The operator shall be able to authorise the ability of a ProSe-enabled UE to discover other ProSe-enabled UEs.
The operator shall be able to authorise the use of ProSe Discovery information by an application.
Based on user input, a ProSe-enabled UE shall be able to allow the use of ProSe Discovery information by an application.
The network shall be able to authorise a third-party application to use ProSe capability features, by interacting with the ProSe-enabled UE
The operator shall be able to authorise the ability of a ProSe-enabled UE to discover ProSe-enabled UEs served by the E-UTRAN of other PLMNs.
The VPLMN shall be able to turn on or off the ability for all the inbound roamers from a specific PLMN to be discovered using ProSe Discovery.
When a ProSe-enabled UE is roaming in a VPLMN, its HPLMN shall be able to authorise the ProSe-enabled UE to discover and independently be discoverable by other ProSe-enabled UEs via settings which may be different from those for the non-roaming case.
The network shall be able to authorise ProSe Discovery preferences (e.g. discover and/or be discoverable) requested by third-party applications.
The network shall be able to store information of third-party applications necessary for performing security and charging functions.
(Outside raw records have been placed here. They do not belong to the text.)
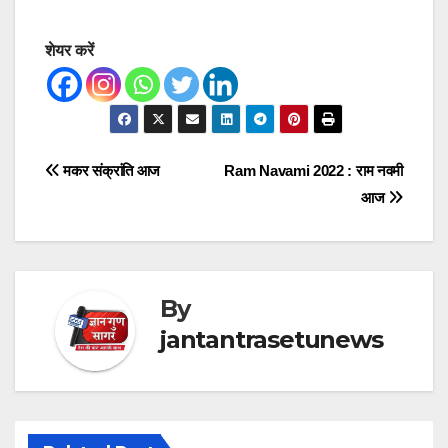
शेयर करें
Post
मकर संक्रांति आज
Ram Navami 2022 : राम नवमी
आज
navigation
By
jantantrasetunews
9.5 Security and Authorization Requirements for Indirect 3GPP Communication
The 3GPP network shall be able to ensure that the end-to-end confidentiality and integrity of data and signalling between an Evolved ProSe Remote UE and 3GPP core network when the Evolved ProSe Remote UE accesses the 3GPP network via an Indirect 3GPP Communication comparable with when the Evolved ProSe Remote UE accesses the 3GPP network via a direct 3GPP communication.
The 3GPP network shall be able to support regional or national regulatory requirements (e.g. lawful interception, PWS) for a UE independently of whether the UE accesses the 3GPP network via a direct 3GPP communication or an Indirect 3GPP Communication.
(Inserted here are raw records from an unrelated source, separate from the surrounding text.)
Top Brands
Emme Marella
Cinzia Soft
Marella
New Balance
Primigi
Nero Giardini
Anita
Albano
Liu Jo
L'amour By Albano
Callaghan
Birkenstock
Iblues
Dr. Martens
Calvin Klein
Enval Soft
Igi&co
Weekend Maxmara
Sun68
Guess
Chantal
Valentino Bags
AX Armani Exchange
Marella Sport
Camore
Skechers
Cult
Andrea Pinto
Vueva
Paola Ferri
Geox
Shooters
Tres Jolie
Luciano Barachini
Based on the HPLMN operator preference, the 3GPP network shall be able to authorize the ability of an Evolved ProSe Remote UE to access the 3GPP network via an Indirect 3GPP Communication.
NOTE: Separate authorization should be possible for home and roaming use.
Based on the HPLMN operator preference, the 3GPP network shall be able to authorize the ability of a UE (Evolved ProSe UE-to-Network Relay) to relay another UE (Evolved ProSe Remote UE), separately for the HPLMN and for roaming in VPLMNs.
9.6 Security and authorization requirements for streaming service
Security measures shall be provided to protect access to streaming service via different RATs or operators, e.g. the network sharing.
The 3GPP system shall be able to authorize the streaming delivery based on a third party services policy.